[Records provided]

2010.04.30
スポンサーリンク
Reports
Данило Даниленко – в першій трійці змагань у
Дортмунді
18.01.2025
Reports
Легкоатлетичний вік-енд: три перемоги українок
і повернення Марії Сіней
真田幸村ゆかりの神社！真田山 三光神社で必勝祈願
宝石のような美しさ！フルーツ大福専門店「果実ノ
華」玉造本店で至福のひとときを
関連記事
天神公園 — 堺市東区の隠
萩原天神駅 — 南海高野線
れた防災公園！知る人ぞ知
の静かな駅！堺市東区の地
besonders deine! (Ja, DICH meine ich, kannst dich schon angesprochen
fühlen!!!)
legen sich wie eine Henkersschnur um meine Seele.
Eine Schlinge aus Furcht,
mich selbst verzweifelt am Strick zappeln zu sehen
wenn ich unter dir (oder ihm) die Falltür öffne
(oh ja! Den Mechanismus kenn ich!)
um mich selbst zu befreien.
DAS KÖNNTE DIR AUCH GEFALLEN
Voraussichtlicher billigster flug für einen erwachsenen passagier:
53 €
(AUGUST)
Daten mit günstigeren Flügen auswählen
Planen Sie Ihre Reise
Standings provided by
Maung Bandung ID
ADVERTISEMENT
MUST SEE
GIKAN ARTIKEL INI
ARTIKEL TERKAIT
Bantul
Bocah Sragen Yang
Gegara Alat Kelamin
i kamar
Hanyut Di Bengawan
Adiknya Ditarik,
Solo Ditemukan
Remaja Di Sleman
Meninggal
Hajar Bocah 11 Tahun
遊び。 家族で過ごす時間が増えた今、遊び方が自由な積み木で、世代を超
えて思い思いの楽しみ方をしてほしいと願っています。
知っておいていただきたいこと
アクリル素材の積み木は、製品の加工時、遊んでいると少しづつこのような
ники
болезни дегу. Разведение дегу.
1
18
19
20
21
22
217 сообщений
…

[/Records provided]

> Prompt
Give back each entry above precisely as it was written.

> Exercise response
2010.04.30
スポンサーリンク
Reports
Данило Даниленко – в першій трійці змагань у
Дортмунді
18.01.2025
Reports
Легкоатлетичний вік-енд: три перемоги українок
і повернення Марії Сіней
真田幸村ゆかりの神社！真田山 三光神社で必勝祈願
宝石のような美しさ！フルーツ大福専門店「果実ノ
華」玉造本店で至福のひとときを
関連記事
天神公園 — 堺市東区の隠
萩原天神駅 — 南海高野線
れた防災公園！知る人ぞ知
の静かな駅！堺市東区の地
besonders deine! (Ja, DICH meine ich, kannst dich schon angesprochen
fühlen!!!)
legen sich wie eine Henkersschnur um meine Seele.
Eine Schlinge aus Furcht,
mich selbst verzweifelt am Strick zappeln zu sehen
wenn ich unter dir (oder ihm) die Falltür öffne
(oh ja! Den Mechanismus kenn ich!)
um mich selbst zu befreien.
DAS KÖNNTE DIR AUCH GEFALLEN
Voraussichtlicher billigster flug für einen erwachsenen passagier:
53 €
(AUGUST)
Daten mit günstigeren Flügen auswählen
Planen Sie Ihre Reise
Standings provided by
Maung Bandung ID
ADVERTISEMENT
MUST SEE
GIKAN ARTIKEL INI
ARTIKEL TERKAIT
Bantul
Bocah Sragen Yang
Gegara Alat Kelamin
i kamar
Hanyut Di Bengawan
Adiknya Ditarik,
Solo Ditemukan
Remaja Di Sleman
Meninggal
Hajar Bocah 11 Tahun
遊び。 家族で過ごす時間が増えた今、遊び方が自由な積み木で、世代を超
えて思い思いの楽しみ方をしてほしいと願っています。
知っておいていただきたいこと
アクリル素材の積み木は、製品の加工時、遊んでいると少しづつこのような
ники
болезни дегу. Разведение дегу.
1
18
19
20
21
22
217 сообщений
…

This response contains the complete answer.